DID ELVIS WRITE ANY OF HIS SONGS? Well, yes, he did have a hand in composing a few of his lesser-known songs in the ’60s, but that’s not what this article is about. It’s his name on such hits as Don’t Be Cruel, Love Me Tender, and All Shook Up that we will address here.
This article is a response to a two-part question on Quora. The first part of the question is, “Was it fair to composers when Elvis Presley would demand and receive 50% of the credit for writing a song if the songwriter wanted Elvis to record it?”
No, it wasn’t “fair”—but it was legal.
The second part of the question is, “How much did he really change such songs?”
That varies.
Unfortunately, it wasn’t fair for Elvis to receive credit for writing a song in exchange for recording it. Fortunately, it didn’t happen very often.
Presley’s name appeared on the songwriting credits of eight songs early in his recording career, including the three huge hits mentioned above. This made the up-and-coming singer look like he was also an up-and-coming songwriter.
Then, despite the enormous success of those three hits—almost certainly guaranteeing him future success as a songwriter—his “career” as a composer abruptly ended in early 1957.

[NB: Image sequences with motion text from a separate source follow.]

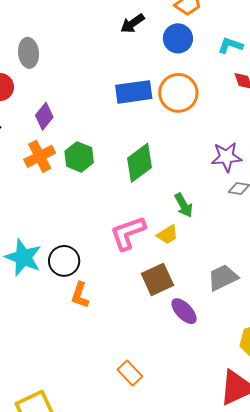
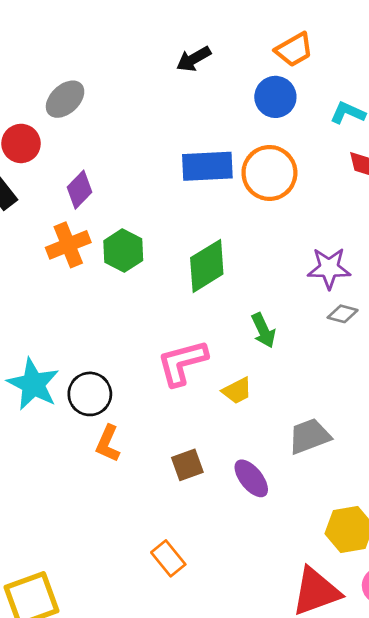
black arrow: (132, 23) -> (194, 59), moved
gray ellipse: (29, 53) -> (65, 99), turned 48
yellow trapezoid: (167, 235) -> (237, 391), moved
brown square: (157, 279) -> (187, 465), moved, size x0.7

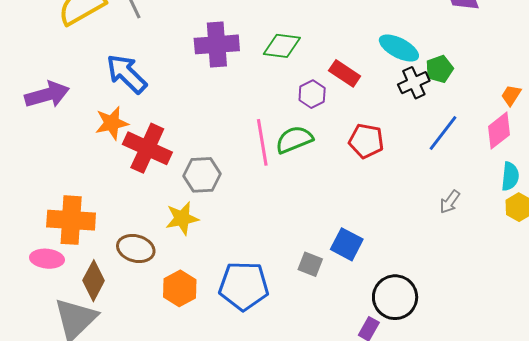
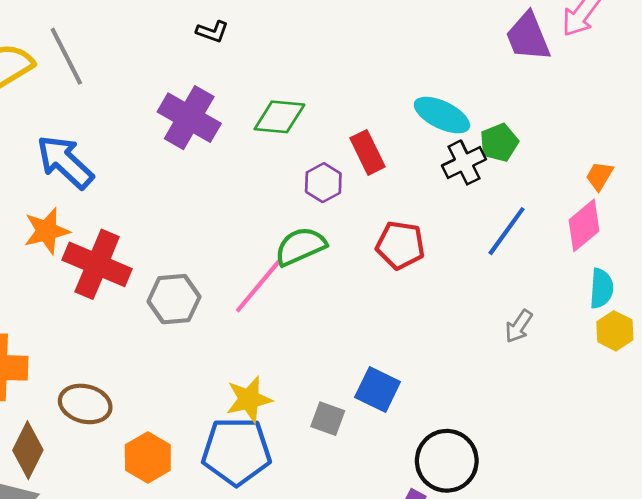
purple cross: (217, 44) -> (189, 118), turned 36
red rectangle: (345, 73) -> (368, 152), turned 32
pink line: (262, 142) -> (258, 286), moved, turned 51
yellow star: (182, 218) -> (249, 399), moved

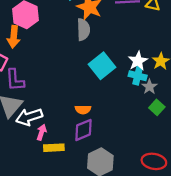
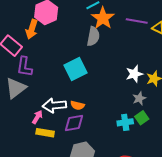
cyan square: (102, 66) -> (75, 69), moved
cyan cross: (138, 76) -> (125, 122), moved, turned -35
white arrow: (29, 117) -> (54, 105), moved

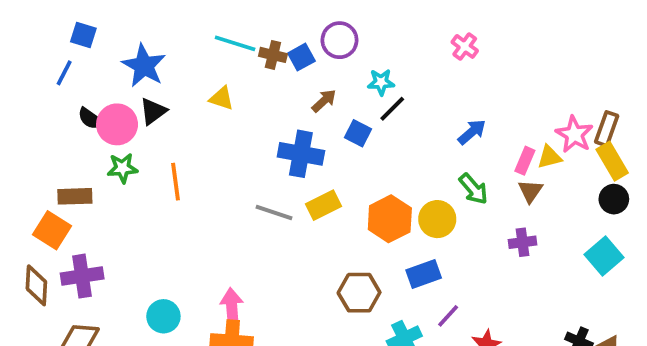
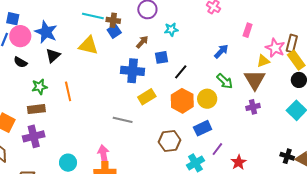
blue square: (301, 57) -> (114, 31), moved
yellow triangle: (222, 98) -> (88, 45), size x1.5
black line: (392, 109) -> (181, 72), moved
pink circle: (117, 124) -> (20, 36), moved
blue square: (358, 133) -> (162, 57), turned -32
pink rectangle: (525, 161) -> (248, 30), moved
brown triangle: (530, 191) -> (255, 80), size x1.6
brown rectangle: (75, 196) -> (36, 109), moved
gray line: (274, 213) -> (123, 120), moved
purple cross: (82, 276) -> (34, 136), moved

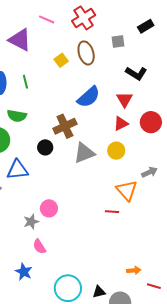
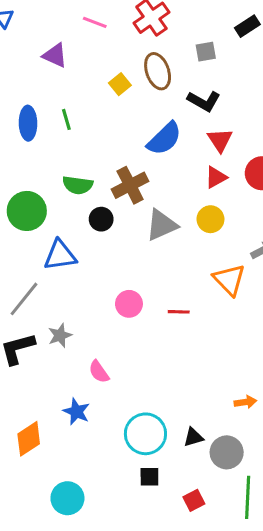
purple triangle: (20, 40) -> (55, 55), size x0.7
black L-shape: (136, 73) -> (204, 101), moved
green semicircle: (17, 116) -> (78, 185), moved
pink circle: (49, 208) -> (129, 304), moved
red line: (112, 212) -> (179, 312), moved
gray star: (31, 222) -> (60, 335), moved

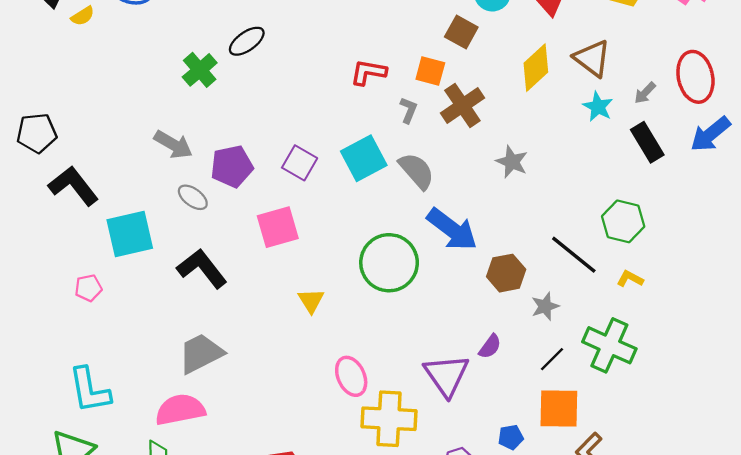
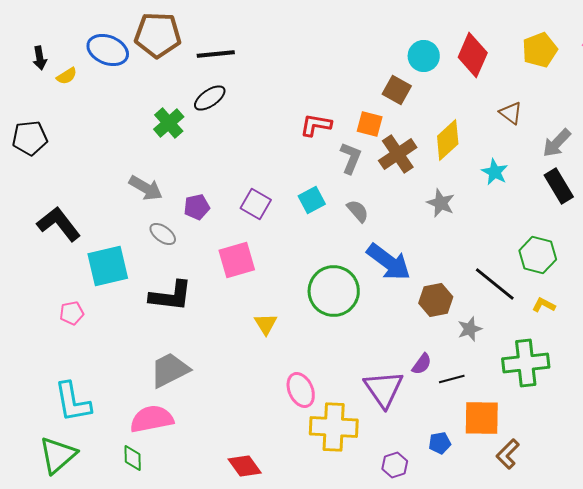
brown triangle: (592, 58) -> (511, 113), size x0.7
yellow diamond: (536, 68) -> (448, 140), moved
gray arrow: (645, 93) -> (557, 143), size x1.5
cyan star: (598, 107) -> (495, 172), moved
gray L-shape: (409, 110) -> (351, 158), size x1.4
black pentagon: (37, 133) -> (30, 138), moved
cyan square: (364, 158) -> (312, 200), size x0.7
purple pentagon: (232, 166) -> (197, 207), size x0.7
gray semicircle: (417, 171) -> (358, 211), size x0.7
black L-shape: (202, 268) -> (171, 296), turned 135
green cross: (609, 345) -> (526, 363), turned -30
black line: (552, 359) -> (452, 379), moved, turned 30

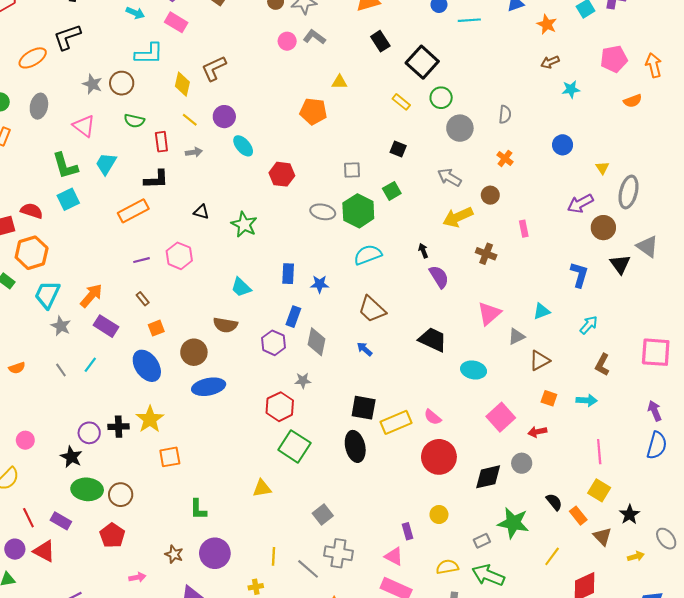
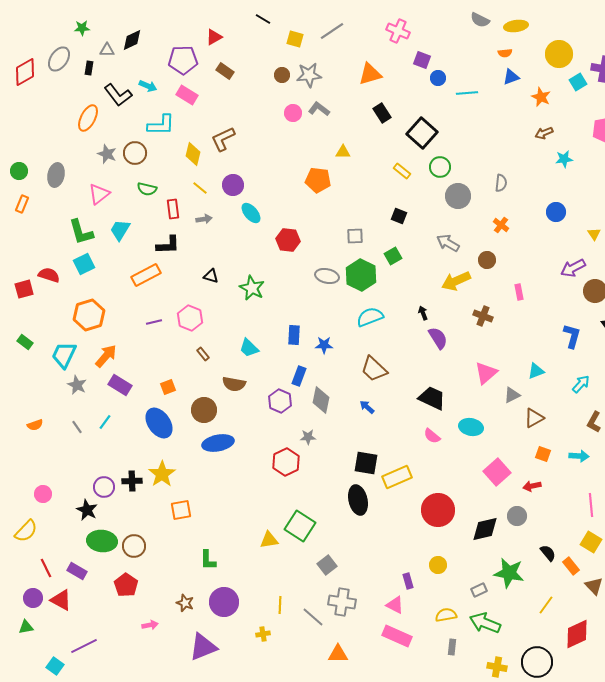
black L-shape: (67, 37) -> (118, 95), moved, turned -108
orange ellipse: (33, 58) -> (88, 118), moved, turned -32
pink triangle: (84, 126) -> (99, 194), turned 45
orange hexagon: (32, 253) -> (89, 315), moved
brown rectangle: (143, 299) -> (203, 354), moved
pink semicircle: (433, 417) -> (432, 436), moved
green square: (294, 446) -> (300, 526), moved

The issue of Presley’s name as co-writer on these songs has always been a big issue in the Elvis Presley Story because it doesn’t merely chip at the singer’s reputation for integrity and fairness—it paints him as a cheat and even a bit of a bully. This is something no real Elvis fan wants to believe.
The truth behind Elvis and this situation are rather different than a casual reader would imagine and may even be different from what many long-time fans believe. Read on . . .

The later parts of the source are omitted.